Speech recognition systems conventionally use phonemes to model speech. The duration of various phonemes in input speech utterances can be different, therefore, a conventional speech recognizer performs a segmentation process on the spoken utterance to divide the utterance into segments of speech, where each segment corresponds to a phonetic or sub-phonetic unit. A conventional speech recognizer further maps the segmented utterance into certain phonemes or Hidden Markov Model (HMM) states to complete the speech recognition process. The accuracy of the speech recognition process is, thus, dependent on the segmentation performed by the speech recognizer.
Hidden Markov Models (HMMs) are conventionally used to model phonetic units. During conventional HMM expectation maximization (EM) training, HMM models are updated to increase the likelihood of training data.
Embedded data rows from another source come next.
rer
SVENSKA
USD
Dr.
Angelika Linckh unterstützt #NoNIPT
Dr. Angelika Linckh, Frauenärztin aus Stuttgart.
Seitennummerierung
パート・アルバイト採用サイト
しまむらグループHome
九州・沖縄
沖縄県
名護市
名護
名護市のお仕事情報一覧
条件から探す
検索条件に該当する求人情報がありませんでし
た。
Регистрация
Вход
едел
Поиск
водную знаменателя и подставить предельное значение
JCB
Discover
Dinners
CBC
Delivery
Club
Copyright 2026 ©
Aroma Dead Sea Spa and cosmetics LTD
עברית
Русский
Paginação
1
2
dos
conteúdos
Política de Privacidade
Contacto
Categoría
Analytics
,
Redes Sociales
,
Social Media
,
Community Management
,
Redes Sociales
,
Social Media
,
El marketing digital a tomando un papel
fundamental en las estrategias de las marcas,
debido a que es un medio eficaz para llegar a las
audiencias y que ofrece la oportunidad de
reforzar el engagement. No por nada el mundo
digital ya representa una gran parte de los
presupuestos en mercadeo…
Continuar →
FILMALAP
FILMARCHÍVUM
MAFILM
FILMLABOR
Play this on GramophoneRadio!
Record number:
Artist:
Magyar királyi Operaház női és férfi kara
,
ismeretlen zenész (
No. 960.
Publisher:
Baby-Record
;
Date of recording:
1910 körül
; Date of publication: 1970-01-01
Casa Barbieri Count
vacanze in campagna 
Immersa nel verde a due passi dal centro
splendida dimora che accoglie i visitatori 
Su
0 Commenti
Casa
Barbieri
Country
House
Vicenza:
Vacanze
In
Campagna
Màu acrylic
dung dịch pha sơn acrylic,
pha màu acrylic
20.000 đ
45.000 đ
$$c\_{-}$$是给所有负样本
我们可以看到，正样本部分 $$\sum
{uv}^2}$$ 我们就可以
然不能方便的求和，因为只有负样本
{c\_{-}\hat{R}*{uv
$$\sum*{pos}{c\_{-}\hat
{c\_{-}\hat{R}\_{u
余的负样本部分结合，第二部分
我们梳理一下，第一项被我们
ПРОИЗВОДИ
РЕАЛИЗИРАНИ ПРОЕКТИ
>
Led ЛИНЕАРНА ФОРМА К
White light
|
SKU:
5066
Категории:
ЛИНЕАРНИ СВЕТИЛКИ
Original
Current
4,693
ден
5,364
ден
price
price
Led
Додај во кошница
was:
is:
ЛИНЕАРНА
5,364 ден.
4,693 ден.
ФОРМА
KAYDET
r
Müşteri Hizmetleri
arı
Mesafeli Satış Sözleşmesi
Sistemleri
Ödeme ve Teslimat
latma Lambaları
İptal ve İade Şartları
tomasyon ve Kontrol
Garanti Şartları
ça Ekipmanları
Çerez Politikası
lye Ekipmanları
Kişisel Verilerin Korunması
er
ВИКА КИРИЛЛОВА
Usually the segmentation of the speech utterances also improves over each iteration of training. Due to a number of reasons, such as, for example, obtaining a poor initial model and the independence assumption with the HMM, segmentation using HMM implicitly during training and subsequent recognition can be poor. Based on the segmentation, the conventional HMM decoder computes phoneme recognition scores that are used to recognize the input speech utterances. The poor segmentation achieved with convention HMM decoders, therefore, has a significant negative impact on the accuracy of the speech recognizer.
As a result, there exists a need for a system and method that improves the segmentation of speech utterances in a speech recognition system.